Aren’t the Big Four just marginally less clunky than BigLaw? My limited experience with the non-EYs indicates that they can be. We’ll have to wait and see if EY is different.
But what I find more interesting is the lessons that can be already learned from the Riverview Law journey:
Business people use ideas, systems and processes from a non-legal business to create new legal business.
Then new legal business:
- is run by business people, not lawyers;
- has a mix of investors who are not all lawyers, and who do not expect an immediate return on investment;
- retains earnings and invests them for the long term;
- creates unique customer experience that’s difficult for incumbent legal service providers to copy;
- attracts customers based on a unique customer experience that does not walk out the doors of the business every evening;
- does not attract customers based on personal relationships with individual lawyers who could leave at any time;
- experiences massive growth over first five years of existence; and
- is bought by Big Four firm because of the unique and successful mix of people, process and technology which creates a tangible, stable investment.

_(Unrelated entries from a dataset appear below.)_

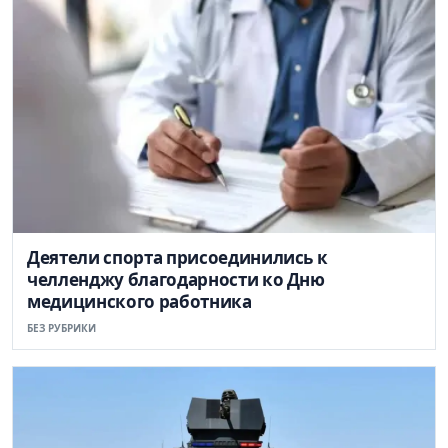
Деятели спорта присоединились к
челленджу благодарности ко Дню
медицинского работника
БЕЗ РУБРИКИ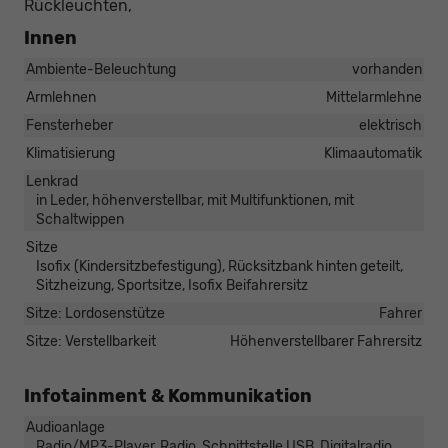
Rückleuchten,
Innen
Ambiente-Beleuchtung
vorhanden
Armlehnen
Mittelarmlehne
Fensterheber
elektrisch
Klimatisierung
Klimaautomatik
Lenkrad
in Leder, höhenverstellbar, mit Multifunktionen, mit
Schaltwippen
Sitze
Isofix (Kindersitzbefestigung), Rücksitzbank hinten geteilt,
Sitzheizung, Sportsitze, Isofix Beifahrersitz
Sitze: Lordosenstütze
Fahrer
Sitze: Verstellbarkeit
Höhenverstellbarer Fahrersitz
Infotainment & Kommunikation
Audioanlage
Radio/MP3-Player, Radio, Schnittstelle USB, Digitalradio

We can argue and speculate as to what these mean for legal services over the next ten years, but what is undeniable is that the ownership and operational model of Riverview Law is a success and worthy of review – and perhaps emulation – by new players in legal services, or by traditional law firms seeking to set themselves apart.
The other Big Four firms will carefully watch how EY Riverview Law plays out, then make acquisitions of their own.
BigLaw will continue to ignore it.
This ‘insider’s’ analysis is revealing: Karl Chapman’s singular focus and patient capital come through to me as key reasons for success. These are not unique but, as your last words searingly suggest, are not found in BigLaw.